Milei fulfilled the first part of his promise: everything got worse. Days after taking office, the dollar suffered a devaluation of 118% overnight, the largest in Argentina’s recent history. Inflation rose by 50%. It was a very strong first shock that generated a redistribution of wealth: it benefited the sectors that earn in dollars and pushed many people into poverty. As the BBC explains, in 2024, Argentina was the country with the largest economic decrease: 3.4%; poverty increased by 11 points (the largest jump in 20 years) and today, 7 out of 10 Argentine children are poor. Since then, Milei has supplanted the “invisible hand of the market” to regulate the price of the dollar, and this brought inflation down to an average of 2% per month, which is high for the world, but low for what they are used to in Argentina.

In the first month of his term, Milei passed “Decree 70” (DNU 20/2024 “Bases for the reconstruction of the Argentine economy”) and with it, he repeals or modifies more than 300 regulations, including the Rent Law and the Land Law, deregulates markets for goods and services, cuts labor rights, and allows the privatization of state-owned companies. These meassures do not pass through Congress; Milei governs by decree in a supposed situation of “necessity and urgency,” just as happened with the state of exception in El Salvador, also without passing through the Senate. And, despite Argentina being the country that owes the most to the IMF, he took out an extraordinary loan for 20 billion dollars.

Argentinian economist Candelaria Botto, director of the organization Ecofeminita, explains that Argentina has a systematic lack of dollars because the sectors that generatethem, such as agribusiness, energy, and mining, are concentrated in a few hands; the industry has lower productivity and difficulties in exporting, and the domestic market is small. Argentina, Botto explains, is the country whose population accumulates the most dollars outside the country, around the world, because the privileged classes do not take the risk of keeping them in local accounts, so the Central Bank not only does not have dollars but has a negative deficit.

Then, in February 2024, a project known as the “Omnibus Law” arrived, which, in 380 articles, proposes to “deregulate a wide variety of economic sectors, such as labor, commercial, real estate, aeronautical, healthcare, and even soccer clubs.” The law also criminalizes protest, increasing the prison sentence to up to five years for those who “direct, organize, or coordinate a meeting or demonstration that impedes, obstructs, or hinders public or private circulation or transportation.” In the original version, the Omnibus Law intended to “declare ‘subject to privatization’ all companies in the public sector, including mixed ones or those with majority state participation. This affected 36 companies, including the state-owned oil company Yacimientos Petrolíferos Fiscales (YPF). The final text reduced the number of companies subject to privatization to 27. Among them are Aerolíneas Argentinas, Correo Argentino, the railways, the official news agency Télam, Fabricaciones Militares, and the water company AySA.” The privatization of Aerolíneas Argentinas was finalized later with Decree 873.
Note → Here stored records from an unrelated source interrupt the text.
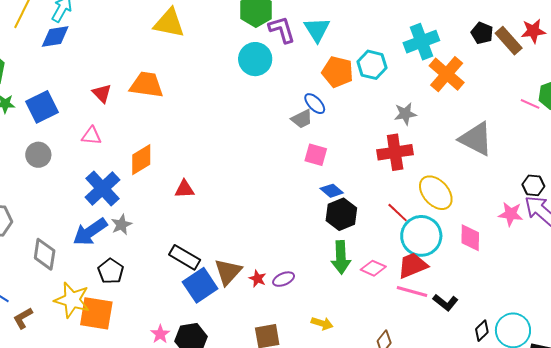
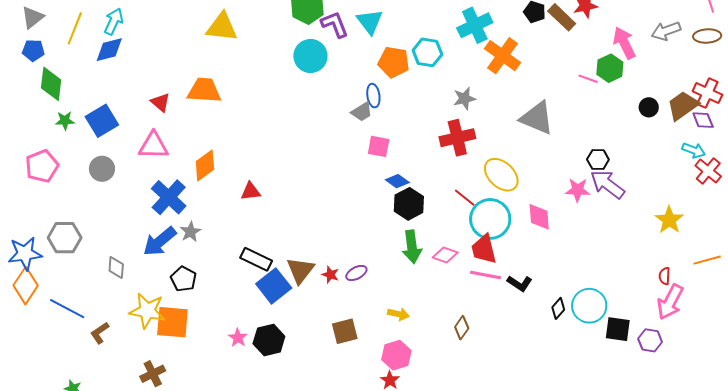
blue ellipse: (315, 104) -> (373, 96), turned 40
pink triangle: (91, 136) -> (153, 146), size x1.5
gray diamond: (45, 254) -> (116, 267), size x0.7
red trapezoid: (413, 265) -> (484, 249), turned -76

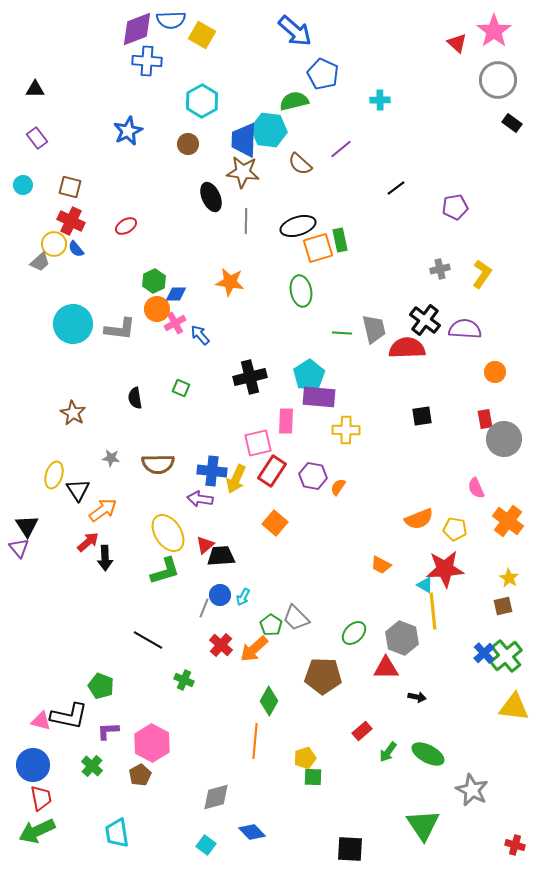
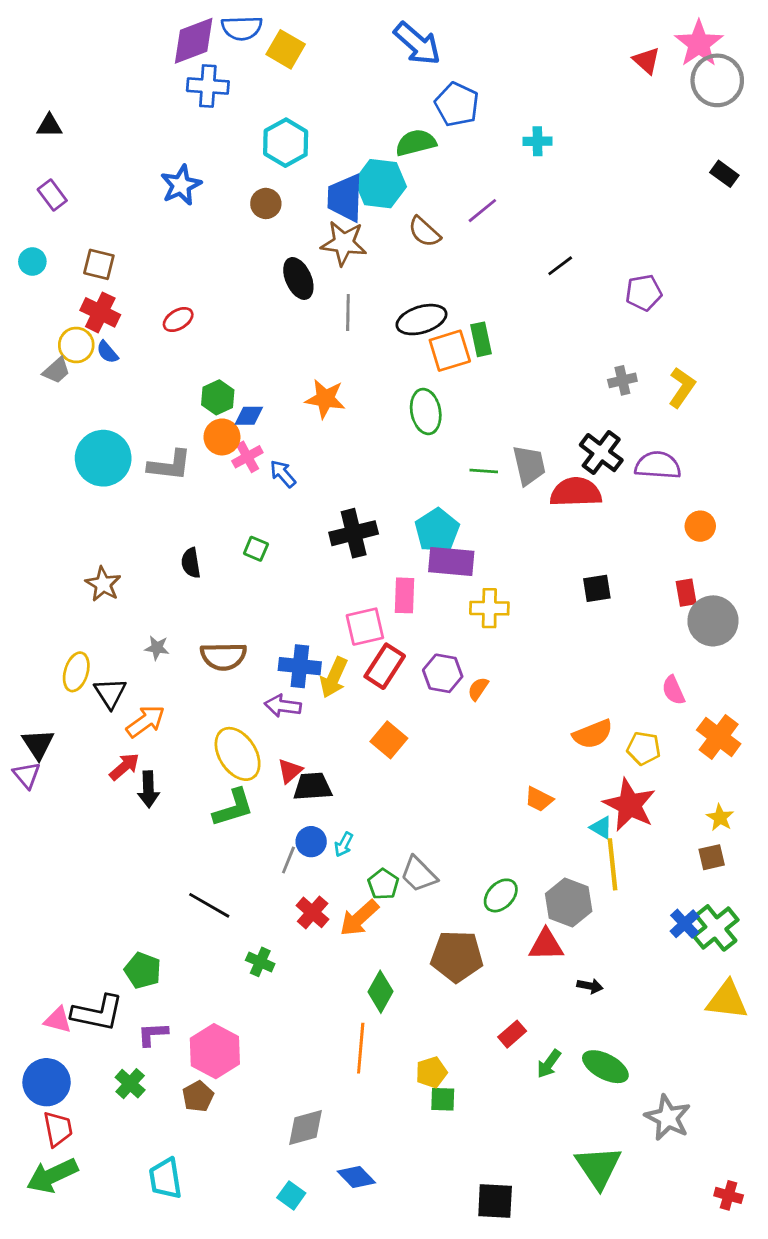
gray circle: (498, 80) -> (717, 80), moved
red star: (445, 569) -> (630, 805), turned 30

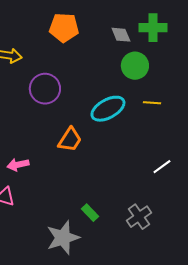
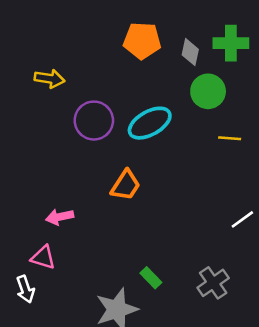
orange pentagon: (64, 28) -> (142, 41), moved
gray diamond: (121, 35) -> (190, 52), turned 35
cyan ellipse: (108, 109) -> (150, 123), moved

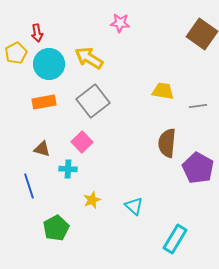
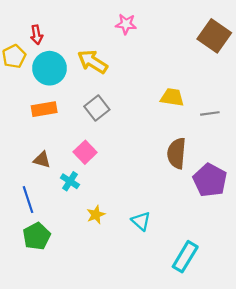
gray square: (93, 101) -> (97, 108), size x0.7
cyan cross: (68, 169) -> (70, 181), turned 30
green pentagon: (56, 228) -> (37, 236), moved

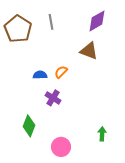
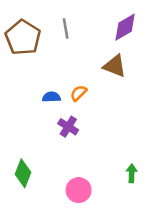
green diamond: (29, 126) -> (23, 173), moved

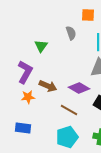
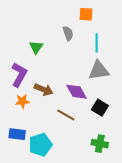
purple diamond: (79, 88) -> (76, 92), turned 30
cyan pentagon: (67, 137) -> (40, 145), moved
All these changes can be summed up in an image that went around the world: the chainsaw, a metaphor for communicating that Milei plans to cut the state into little pieces. In September 2023, while he was still a candidate, Milei first brandished a chainsaw at a small political rally in La Plata. The chainsaw became the symbol of the public spending cuts that were to come. Following the “Chainsaw Plan,” Milei closed 13 ministries; laid off some 30,000 public employees, equivalent to nearly 10% of the national workforce; halted public works; and cut money for education, healthcare, science, and pensions. The budget cuts have been especially severe in infrastructure (-74%), education (-52%), labor (-65%), social development (-60%), healthcare (-28%), and assistance to the provinces (-68%).” Of course, the austerity was not generalized, as in that same period “funds for the State Intelligence Secretariat (SIDE) grew by 216% year-on-year since January and almost 350 million dollars have been invested in the purchase of fighter jets.”

Among the sectors most affected by the cuts are pensioners, who now have to choose between eating and buying medicine; public education; and science and technology research. The result has been a reduction in the middle class (which in Argentina was made up of an organized and unionized working class and was quite large compared to other countries in the region). Milei says he wants to be like Chile or Peru, where informal employment is very high, as is inequality. Milei has also tried to deregulate foreign investment by giving tax benefits, but this has not even improved investor confidence, as they suffered losses during Macri’s government.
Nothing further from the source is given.